Page added to clipboard.

Giant Aneurysm SCENT Trial Projected to Finish in 2015

Dr. Philip Meyers
Dr. Philip Meyers-

Two years ago, we announced that Dr. Philip Meyers and Dr. Sean Lavine from the Endovascular Center were beginning a new clinical trial for the treatment of brain aneurysms: the multi-center Stryker SCENT trial.

At the time, the study’s principal investigator, Dr. Meyers, reported they had treated the first two patients enrolled here at Columbia University Medical Center/New York Presbyterian Hospital.

Today there are over 100 patients enrolled in the SCENT trial at 25 centers nationwide, as well as in the Netherlands. Researchers are hopeful they will be able to wrap up the study by the end of 2015.

The SCENT trial (short for Safety and Effectiveness of an Intracranial Aneurysm Embolization System for Treating Large or Giant Wide Neck Aneurysms) is looking at a device called The Surpass Flow Diverter.

Surgeons can permanently implant this device inside a blood vessel in the brain where it can divert blood flow away from an aneurysm.
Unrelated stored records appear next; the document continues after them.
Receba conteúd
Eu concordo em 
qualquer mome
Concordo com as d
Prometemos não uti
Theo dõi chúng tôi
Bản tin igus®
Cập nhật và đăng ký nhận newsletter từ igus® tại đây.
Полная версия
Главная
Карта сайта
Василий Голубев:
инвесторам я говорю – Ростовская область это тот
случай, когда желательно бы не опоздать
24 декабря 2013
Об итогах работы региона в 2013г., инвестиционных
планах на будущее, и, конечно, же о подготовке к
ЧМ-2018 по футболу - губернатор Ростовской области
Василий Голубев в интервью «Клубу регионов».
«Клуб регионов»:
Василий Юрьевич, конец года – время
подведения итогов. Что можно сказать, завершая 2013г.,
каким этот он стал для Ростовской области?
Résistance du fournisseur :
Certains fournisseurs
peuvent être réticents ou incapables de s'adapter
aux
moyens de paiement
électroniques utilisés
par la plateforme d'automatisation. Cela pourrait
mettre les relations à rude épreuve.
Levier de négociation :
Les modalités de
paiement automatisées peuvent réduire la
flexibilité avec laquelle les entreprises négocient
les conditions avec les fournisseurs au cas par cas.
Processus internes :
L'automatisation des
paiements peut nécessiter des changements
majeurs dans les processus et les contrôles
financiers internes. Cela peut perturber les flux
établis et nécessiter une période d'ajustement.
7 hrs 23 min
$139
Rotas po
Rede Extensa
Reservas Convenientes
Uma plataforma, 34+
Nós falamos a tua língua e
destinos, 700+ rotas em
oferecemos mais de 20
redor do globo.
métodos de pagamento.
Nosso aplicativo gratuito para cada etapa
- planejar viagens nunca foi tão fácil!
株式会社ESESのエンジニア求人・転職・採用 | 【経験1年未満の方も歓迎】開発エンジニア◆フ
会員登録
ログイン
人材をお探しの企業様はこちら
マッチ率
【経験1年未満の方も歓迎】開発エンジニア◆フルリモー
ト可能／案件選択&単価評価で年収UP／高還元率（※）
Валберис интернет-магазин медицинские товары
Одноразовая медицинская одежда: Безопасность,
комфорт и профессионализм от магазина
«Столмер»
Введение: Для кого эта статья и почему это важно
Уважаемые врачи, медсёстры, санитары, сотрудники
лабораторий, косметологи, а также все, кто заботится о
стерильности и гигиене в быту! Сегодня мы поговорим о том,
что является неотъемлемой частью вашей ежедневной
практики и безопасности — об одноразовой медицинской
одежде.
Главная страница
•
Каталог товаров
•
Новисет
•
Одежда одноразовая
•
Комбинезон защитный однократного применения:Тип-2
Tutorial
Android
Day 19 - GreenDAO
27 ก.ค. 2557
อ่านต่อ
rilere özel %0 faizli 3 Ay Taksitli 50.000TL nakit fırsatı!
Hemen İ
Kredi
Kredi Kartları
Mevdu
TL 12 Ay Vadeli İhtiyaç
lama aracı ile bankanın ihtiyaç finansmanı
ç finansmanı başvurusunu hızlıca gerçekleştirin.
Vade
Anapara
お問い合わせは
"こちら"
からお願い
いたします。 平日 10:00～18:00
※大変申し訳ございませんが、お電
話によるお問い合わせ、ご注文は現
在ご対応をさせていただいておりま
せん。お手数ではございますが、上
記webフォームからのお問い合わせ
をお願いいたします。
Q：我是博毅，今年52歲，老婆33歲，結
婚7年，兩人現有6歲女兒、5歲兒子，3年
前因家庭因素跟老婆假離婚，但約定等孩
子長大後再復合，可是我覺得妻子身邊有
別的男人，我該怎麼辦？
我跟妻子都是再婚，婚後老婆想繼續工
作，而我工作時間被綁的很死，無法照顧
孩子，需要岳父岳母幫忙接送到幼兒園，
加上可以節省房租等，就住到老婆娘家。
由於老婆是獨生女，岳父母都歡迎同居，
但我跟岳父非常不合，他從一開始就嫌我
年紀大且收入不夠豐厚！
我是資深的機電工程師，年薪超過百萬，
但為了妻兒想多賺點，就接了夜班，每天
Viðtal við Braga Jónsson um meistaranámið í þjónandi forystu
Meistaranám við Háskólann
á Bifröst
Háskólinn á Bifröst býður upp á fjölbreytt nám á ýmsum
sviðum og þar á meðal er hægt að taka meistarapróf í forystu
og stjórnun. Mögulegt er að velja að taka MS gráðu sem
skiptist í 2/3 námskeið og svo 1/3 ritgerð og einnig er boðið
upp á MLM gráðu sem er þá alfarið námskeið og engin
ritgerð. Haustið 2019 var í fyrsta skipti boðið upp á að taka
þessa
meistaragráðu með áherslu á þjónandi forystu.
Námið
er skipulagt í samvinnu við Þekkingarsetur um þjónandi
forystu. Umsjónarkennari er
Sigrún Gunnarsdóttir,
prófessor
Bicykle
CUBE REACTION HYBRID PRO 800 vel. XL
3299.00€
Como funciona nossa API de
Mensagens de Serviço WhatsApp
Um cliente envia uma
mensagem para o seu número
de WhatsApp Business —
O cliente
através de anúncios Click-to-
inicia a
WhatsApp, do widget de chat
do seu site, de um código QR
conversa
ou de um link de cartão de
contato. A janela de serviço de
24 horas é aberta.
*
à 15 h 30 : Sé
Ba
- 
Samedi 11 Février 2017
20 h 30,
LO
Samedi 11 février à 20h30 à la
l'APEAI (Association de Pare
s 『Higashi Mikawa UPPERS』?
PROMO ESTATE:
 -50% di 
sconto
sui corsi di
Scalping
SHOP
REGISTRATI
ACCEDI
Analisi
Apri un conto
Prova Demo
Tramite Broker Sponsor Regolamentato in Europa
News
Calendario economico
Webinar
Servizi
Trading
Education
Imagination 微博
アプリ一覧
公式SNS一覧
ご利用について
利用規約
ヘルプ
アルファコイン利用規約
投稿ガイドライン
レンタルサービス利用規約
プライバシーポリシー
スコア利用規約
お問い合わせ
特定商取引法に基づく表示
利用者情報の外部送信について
Without its blood supply, an aneurysm will essentially deflate.

An aneurysm occurs because of thinning in a blood vessel wall. The pressure of blood flowing through the vessel causes that part of the wall to bulge outward like a balloon. Because of it’s thin walls, an aneurysm is at risk of bursting and causing a brain bleed. Also, if it grows too big, it can put undue pressure on vital brain structures.

Often an aneurysm has a berry-like shape with a distinct neck that can be clipped and closed off surgically. Other types of aneurysms can also be clipped, but the considerations include aneurysm shape and location. Department Chair, Dr. Robert Solomon and Dr. E. Sander Connolly from the Cerebrovascular Center specialize in this treatment arena.

Endovascular surgeons like Dr. Meyers and Dr. Lavine treat aneurysms from inside the blood vessel using a variety of techniques including the use of coils and special glues.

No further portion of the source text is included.